The Federal Reserve chief, Ben Bernanke, announced a third “quantitative easing” today, to spur growth and reduce the long term interest rates. He said the Fed will be spending $40 billion every month to buy mortgage-backed securities, until the labor market improves. The Federal Reserve has been worried about the record high unemployment rates.

Ben Bernanke Announces Quantitative Easing as S&P500 Soars

During the Jackson Hole conference, Bernanke had given strong hints regarding QEIII. “We must not lose sight of the daunting economic challenges that confront our nation,” Ben Bernanke had quoted. “The stagnation of the labor market in particular, is a grave concern, not only because of the enormous suffering and waste of human talent it entails, but also because persistently high levels of unemployment will wreak structural damage on our economy that could last for many years.”

At the end of a two day meeting on Thursday, the Federal Open Market Committee said, without any strong action “economic growth might not be strong enough to generate sustained improvement in the labor market conditions.” The Fed has decided to keep short-term interest rates near zero, at least until mid-2015. The rates have been near zero since December 2008.

QEIII was approved with 11 to 1 votes. The only person to have dissented was the head of the Federal Reserve Bank of Richmond, Jeffrey Lacker. The FOMC said that if the labor market doesn’t show substantial improvements, it will continue to purchase the mortgage-backed securities and other assets, and employ every policy tool until the improvements are achieved.

Despite maintaining the zero interest rates since December 2008, and the central bank purchasing $2.3 trillion in assets, the unemployment rate has stayed above 8 percent. Skeptics thinks that QEIII won’t have any lasting impact on the economy, and more asset purchases will increase the risk of higher inflation in the long run.

The announcement will have political impacts as well, because Republicans have openly opposed the Fed’s asset purchase plans. Vice Presidential Candidate Paul Ryan said that it will do “more harm than good.” President Obama usually does not comment on Fed policies. The Presidential Candidate, Mitt Romney has also criticized any further easing by the Federal Reserve.

However, Jim Chanos and David Einhorn, are two prominent investors (and Democrats) who have slammed quantitative easing. Many other Democrats oppose further quantitative easing, despite the mainstream portrayal of the action as a partisan debate.

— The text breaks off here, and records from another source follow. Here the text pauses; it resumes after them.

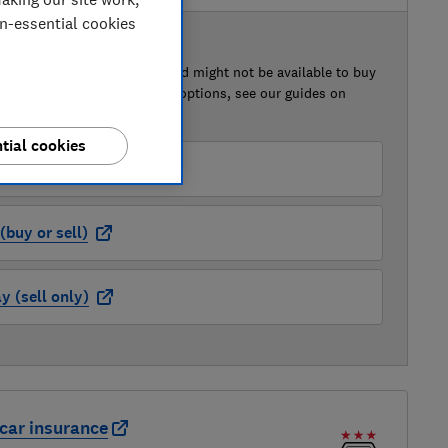
on-essential cookies
 BUY OR SELL
of this car that we've reviewed might not be available to buy
isted retailer links. For more options, see our guides on
 a car
and
how to sell a car
.
tial cookies
der (buy or sell)
buy or sell)
 (sell only)
car insurance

Ben Bernanke thinks that the last two rounds have been effective, adding more than two million jobs. “Overall…a balanced reading of the evidence supports the conclusion that the central bank securities purchases have provided meaningful support to the economic recovery, while mitigating deflationary risks,” he said.

Analysts at Credit Agricole note:

Even a QE-3 would hardly do the job:
“It’s the labour market, stupid!”

So far, only QE-2 is actually a quantitative easing as it has elicited banks into pure cash hoarding, while QE-1 (an emergency action) was credit easing. But QE-2’s ability at capping nominal yields is stumbling against the law of diminishing returns:
the impact of QE-2 is just around half that of QE-1.

While unmistakably signalling a real credit crunch, the QE-2 cash-hoarding also elicited an actual but temporary pent-up in inflation expectations. If it has thus managed to reduce real interest rates, QE-2 has proved unable to prop up wage inflation,
the effective driver of trend price inflation.

Likewise, a QE-3 would just prove that monetary policy alone cannot prop up the labour market, as banks would keep hoarding cash and not lend it. Only a fiscal stimulus funded with (base) money printing could kick start non-deflationary growth via massive transfers to pump-prime consumption.

As a result, only a QE-3 implemented in the primary market combined with Obama’s Jobs Plan of last year could actually and lastingly do the trick. Accordingly, as size too matters, the only viable exit strategy is to follow Keynes and Roosevelt: nurture inflation expectations as long as needed.

If unlikely in the current political context, this is the only option to turn the US economy around, the alternative being just a Japan-style deflation.

The S&P 500 (INDEX.INX) has soared on the news. Currently, The S&P 500 (INDEX.INX)  is up 1.24% to 1454.42.